DATA IN THIS EXERCISE:
########################################

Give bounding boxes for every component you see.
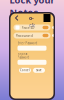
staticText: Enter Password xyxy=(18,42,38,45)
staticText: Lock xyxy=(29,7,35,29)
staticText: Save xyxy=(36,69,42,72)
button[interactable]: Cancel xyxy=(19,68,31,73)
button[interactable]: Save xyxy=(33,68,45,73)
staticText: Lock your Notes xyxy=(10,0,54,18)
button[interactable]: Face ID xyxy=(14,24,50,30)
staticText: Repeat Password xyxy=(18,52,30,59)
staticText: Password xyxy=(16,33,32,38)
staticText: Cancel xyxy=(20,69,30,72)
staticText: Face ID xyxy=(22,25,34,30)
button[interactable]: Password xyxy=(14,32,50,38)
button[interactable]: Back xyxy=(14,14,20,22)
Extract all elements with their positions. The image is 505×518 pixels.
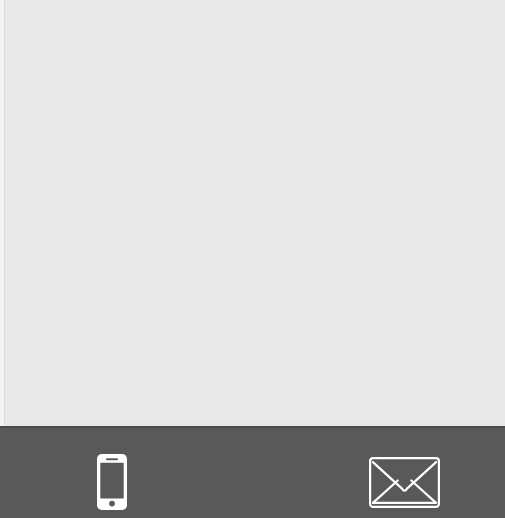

########################################

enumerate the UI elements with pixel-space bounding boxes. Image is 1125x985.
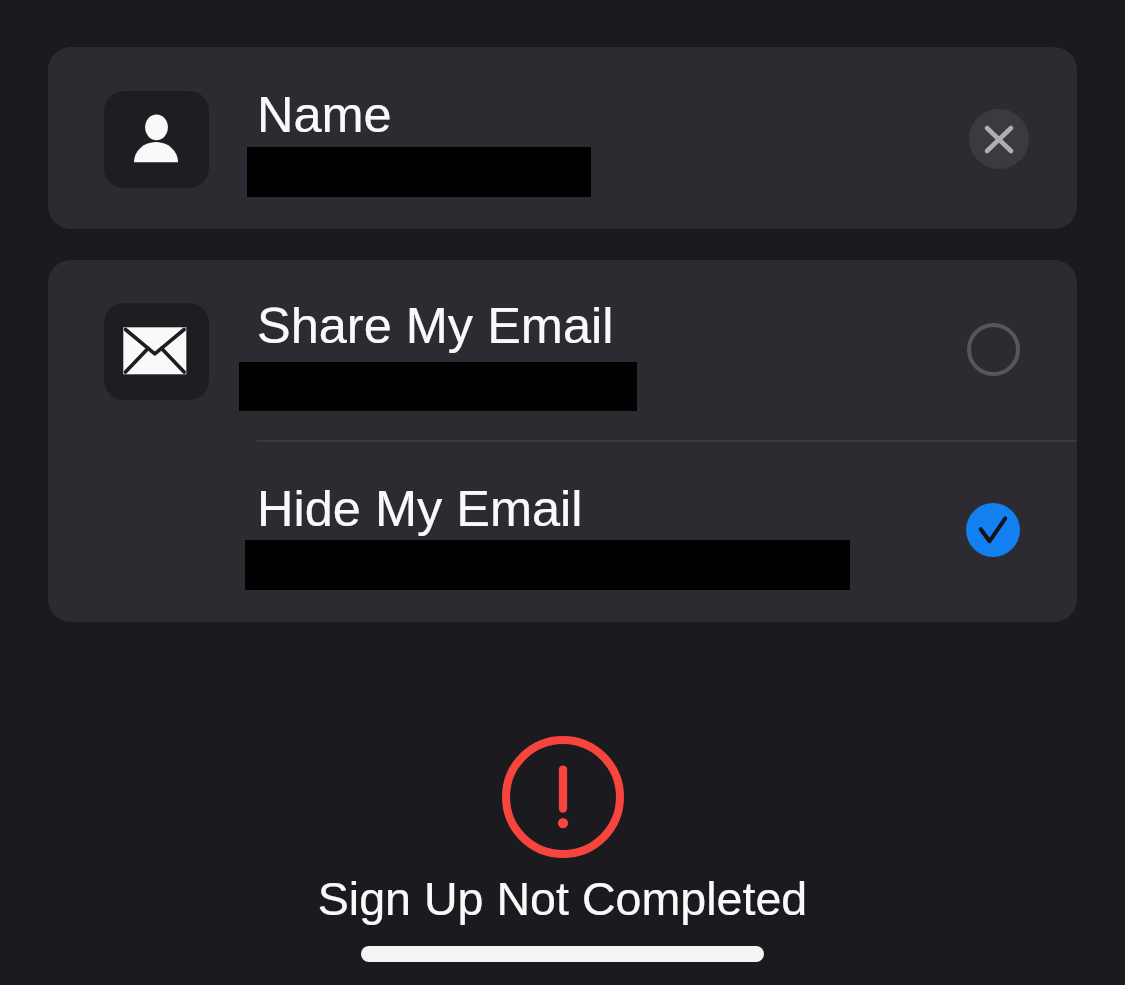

########################################

Above are some records; quote exactly and only the lines that begin at the line containing "Give bounding boxes" and stop after the line containing "Extract all elements", leaving out the pictures.

Give bounding boxes for every component you see.
staticText: Enter Password xyxy=(18,42,38,45)
staticText: Lock xyxy=(29,7,35,29)
staticText: Save xyxy=(36,69,42,72)
button[interactable]: Cancel xyxy=(19,68,31,73)
button[interactable]: Save xyxy=(33,68,45,73)
staticText: Lock your Notes xyxy=(10,0,54,18)
button[interactable]: Face ID xyxy=(14,24,50,30)
staticText: Repeat Password xyxy=(18,52,30,59)
staticText: Password xyxy=(16,33,32,38)
staticText: Cancel xyxy=(20,69,30,72)
staticText: Face ID xyxy=(22,25,34,30)
button[interactable]: Password xyxy=(14,32,50,38)
button[interactable]: Back xyxy=(14,14,20,22)
Extract all elements with their positions. The image is 505×518 pixels.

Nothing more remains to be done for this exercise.